**Data section**.
____________
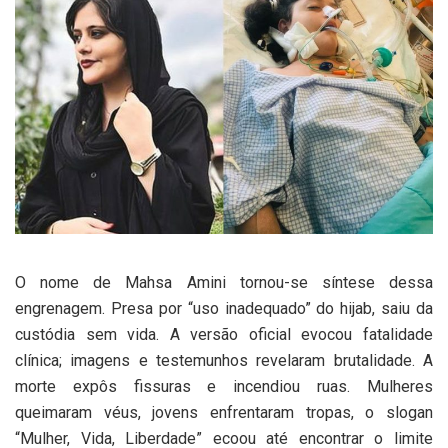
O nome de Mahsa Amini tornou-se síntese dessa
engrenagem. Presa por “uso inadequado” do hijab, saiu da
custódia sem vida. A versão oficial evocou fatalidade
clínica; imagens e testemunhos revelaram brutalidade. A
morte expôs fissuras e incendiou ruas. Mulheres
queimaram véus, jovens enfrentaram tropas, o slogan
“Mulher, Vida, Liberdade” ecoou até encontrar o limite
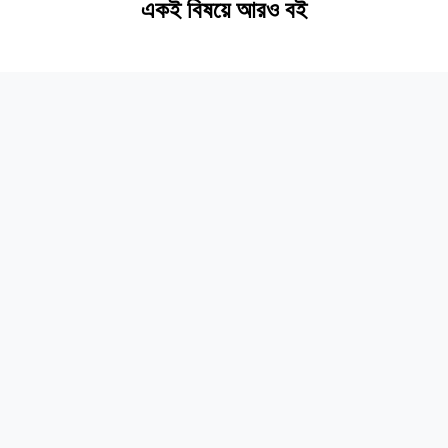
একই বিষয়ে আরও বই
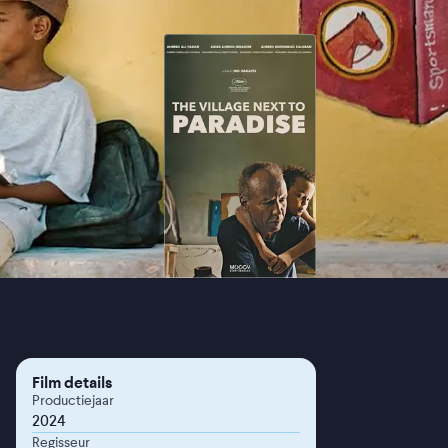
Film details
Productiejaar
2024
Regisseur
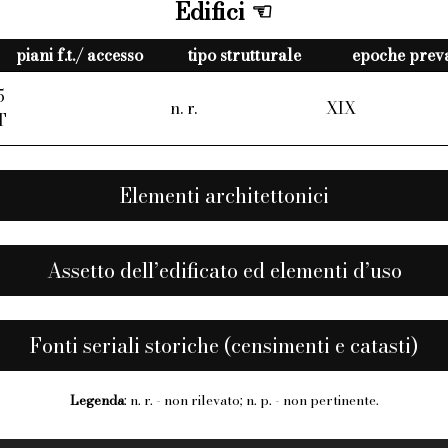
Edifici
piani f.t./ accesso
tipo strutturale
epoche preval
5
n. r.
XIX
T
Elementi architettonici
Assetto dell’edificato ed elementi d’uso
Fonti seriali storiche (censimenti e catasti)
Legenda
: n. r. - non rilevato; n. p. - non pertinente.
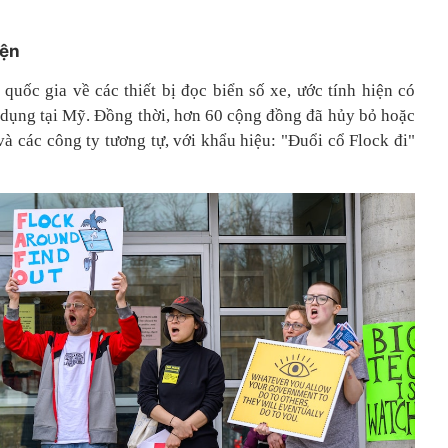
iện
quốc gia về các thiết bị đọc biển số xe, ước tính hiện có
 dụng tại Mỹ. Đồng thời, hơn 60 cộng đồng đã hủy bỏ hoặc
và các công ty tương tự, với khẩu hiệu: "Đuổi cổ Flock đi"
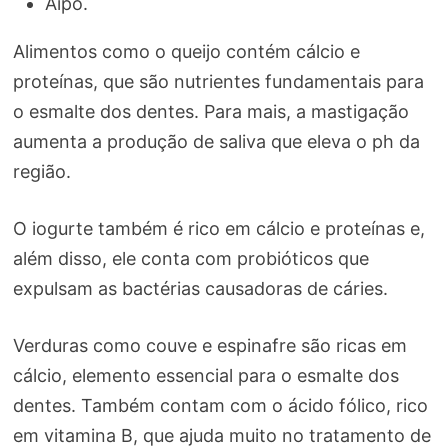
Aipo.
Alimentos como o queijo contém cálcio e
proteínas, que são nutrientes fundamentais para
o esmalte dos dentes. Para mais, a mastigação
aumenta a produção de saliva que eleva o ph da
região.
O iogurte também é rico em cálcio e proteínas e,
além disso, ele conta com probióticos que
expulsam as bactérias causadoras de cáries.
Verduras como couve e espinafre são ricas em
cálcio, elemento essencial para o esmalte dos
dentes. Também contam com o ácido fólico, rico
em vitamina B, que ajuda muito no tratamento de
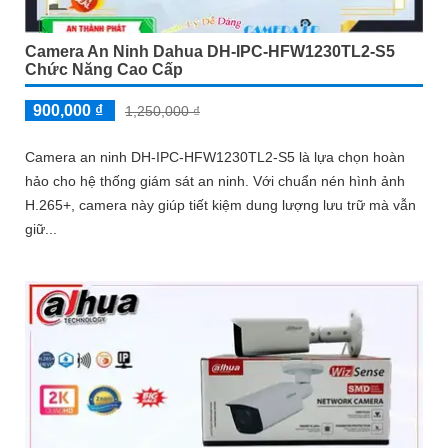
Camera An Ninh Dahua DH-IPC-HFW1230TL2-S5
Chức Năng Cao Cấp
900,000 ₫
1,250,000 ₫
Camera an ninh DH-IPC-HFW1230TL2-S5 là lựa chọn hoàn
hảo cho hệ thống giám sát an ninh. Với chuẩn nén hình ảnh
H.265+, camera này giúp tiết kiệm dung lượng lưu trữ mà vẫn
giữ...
____________
**Work required**. Each line above should be returned exactly as written, apart from any pictures.

**Answer to the exercise**.
O nome de Mahsa Amini tornou-se síntese dessa
engrenagem. Presa por “uso inadequado” do hijab, saiu da
custódia sem vida. A versão oficial evocou fatalidade
clínica; imagens e testemunhos revelaram brutalidade. A
morte expôs fissuras e incendiou ruas. Mulheres
queimaram véus, jovens enfrentaram tropas, o slogan
“Mulher, Vida, Liberdade” ecoou até encontrar o limite
একই বিষয়ে আরও বই
Film details
Productiejaar
2024
Regisseur
Edifici
piani f.t./ accesso
tipo strutturale
epoche preval
5
n. r.
XIX
T
Elementi architettonici
Assetto dell’edificato ed elementi d’uso
Fonti seriali storiche (censimenti e catasti)
Legenda
: n. r. - non rilevato; n. p. - non pertinente.
iện
quốc gia về các thiết bị đọc biển số xe, ước tính hiện có
 dụng tại Mỹ. Đồng thời, hơn 60 cộng đồng đã hủy bỏ hoặc
và các công ty tương tự, với khẩu hiệu: "Đuổi cổ Flock đi"
Aipo.
Alimentos como o queijo contém cálcio e
proteínas, que são nutrientes fundamentais para
o esmalte dos dentes. Para mais, a mastigação
aumenta a produção de saliva que eleva o ph da
região.
O iogurte também é rico em cálcio e proteínas e,
além disso, ele conta com probióticos que
expulsam as bactérias causadoras de cáries.
Verduras como couve e espinafre são ricas em
cálcio, elemento essencial para o esmalte dos
dentes. Também contam com o ácido fólico, rico
em vitamina B, que ajuda muito no tratamento de
Camera An Ninh Dahua DH-IPC-HFW1230TL2-S5
Chức Năng Cao Cấp
900,000 ₫
1,250,000 ₫
Camera an ninh DH-IPC-HFW1230TL2-S5 là lựa chọn hoàn
hảo cho hệ thống giám sát an ninh. Với chuẩn nén hình ảnh
H.265+, camera này giúp tiết kiệm dung lượng lưu trữ mà vẫn
giữ...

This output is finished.